The rising tide of product-liability suits, including a few as outlandish as the strongman's, is a major cause of the current insurance crisis. The growing tendency of juries to side with consumers and award huge damages has strained insurers. The result: businesses face soaring premiums and canceled policies. "Any solution to the insurance problem will have to be based on a fundamental reform of tort law," says Robert Willmore, a U.S. deputy assistant attorney general. The Reagan Administration is pushing for changes in the tort system.

Congress is moving to end the crisis in what promises to be a bitter fight among some powerful lobbies. The aim is to impose federal standards on both insurance and product-liability law, or torts. Until now, both have been matters of state concern.

Past efforts at revising product-liability law aren't encouraging. In 1979, the Commerce Department peddled a model uniform product-liability act to the states, but most of them ignored it. And a bill imposing federal rules on the states died in a Senate committee last year. But Sen. John Danforth (R-Mo.) is expected to try again soon with a bill creating a system that enables claimants to settle directly with the company. They would give up the opportunity to collect anything for pain and suffering.
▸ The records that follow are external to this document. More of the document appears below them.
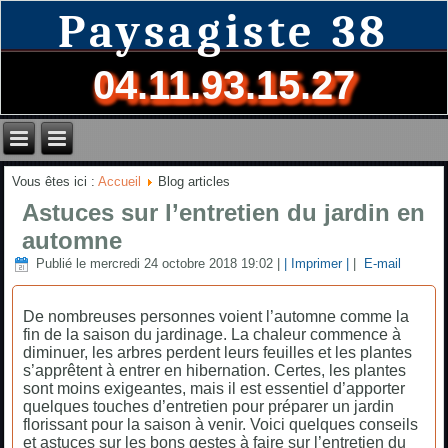
Paysagiste 38
04.11.93.15.27
Vous êtes ici :
Accueil
Blog articles
Astuces sur l’entretien du jardin en
automne
Publié le mercredi 24 octobre 2018 19:02
|
| Imprimer |
|
E-mail
De nombreuses personnes voient l’automne comme la
fin de la saison du jardinage. La chaleur commence à
diminuer, les arbres perdent leurs feuilles et les plantes
s’apprêtent à entrer en hibernation. Certes, les plantes
sont moins exigeantes, mais il est essentiel d’apporter
quelques touches d’entretien pour préparer un jardin
florissant pour la saison à venir. Voici quelques conseils
et astuces sur les bons gestes à faire sur l’entretien du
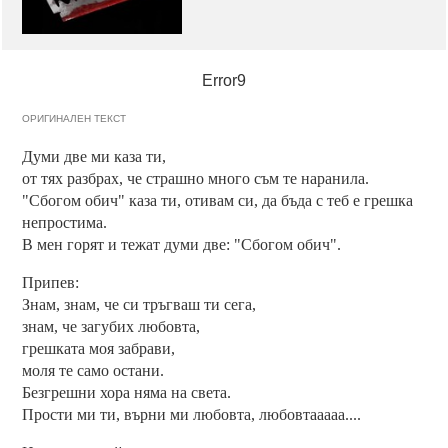
Error9
ОРИГИНАЛЕН ТЕКСТ
Думи две ми каза ти,
от тях разбрах, че страшно много съм те наранила.
"Сбогом обич" каза ти, отивам си, да бъда с теб е грешка
непростима.
В мен горят и тежат думи две: "Сбогом обич".
Припев:
Знам, знам, че си тръгваш ти сега,
знам, че загубих любовта,
грешката моя забрави,
моля те само остани.
Безгрешни хора няма на света.
Прости ми ти, върни ми любовта, любовтааааа....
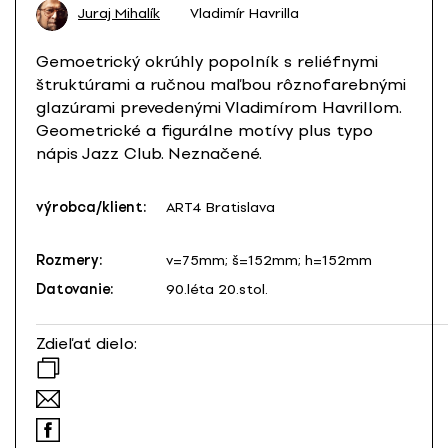
Juraj Mihalík
Vladimír Havrilla
Gemoetrický okrúhly popolník s reliéfnymi
štruktúrami a ručnou maľbou rôznofarebnými
glazúrami prevedenými Vladimírom Havrillom.
Geometrické a figurálne motívy plus typo
nápis Jazz Club. Neznačené.
výrobca/klient:
ART4 Bratislava
Rozmery:
v=75mm; š=152mm; h=152mm
Datovanie:
90.léta 20.stol.
Zdieľať dielo:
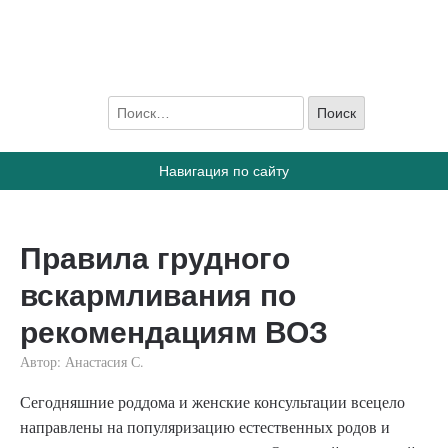
ПростоГВ
Все, что вы хотите знать, о грудном вскармливании
Навигация по сайту
Правила грудного
вскармливания по
рекомендациям ВОЗ
Автор:
Анастасия С.
Сегодняшние роддома и женские консультации всецело
направлены на популяризацию естественных родов и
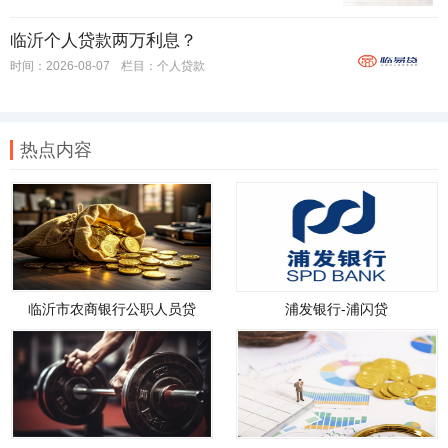
临沂个人贷款两万利息？
时间：2026-08-07
栏目：
个人贷款
热点内容
临沂市农商银行公职人员贷
浦发银行-浦闪贷
款，临沂市农商银行公职人员
贷款政策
In a major concession to business, the bill would eliminate "strict liability" provisions of tort law; companies would be liable only if they were negligent in making a product.

The insurance industry favors tort reform, but faces bitter opposition from trial lawyers, who share in the big awards. Consumer groups argue that the damages are necessary both to compensate victims and deter companies from making defective products.

Congress is also looking at ways to override state control of insurance, possibly through federal rates or guidelines. Even if no law is passed, says Sen. Jim Sasser (D-Tenn.), the debate "may be a shot across the bow of insurance companies to show them that they're being watched." Sasser has been holding hearings since November.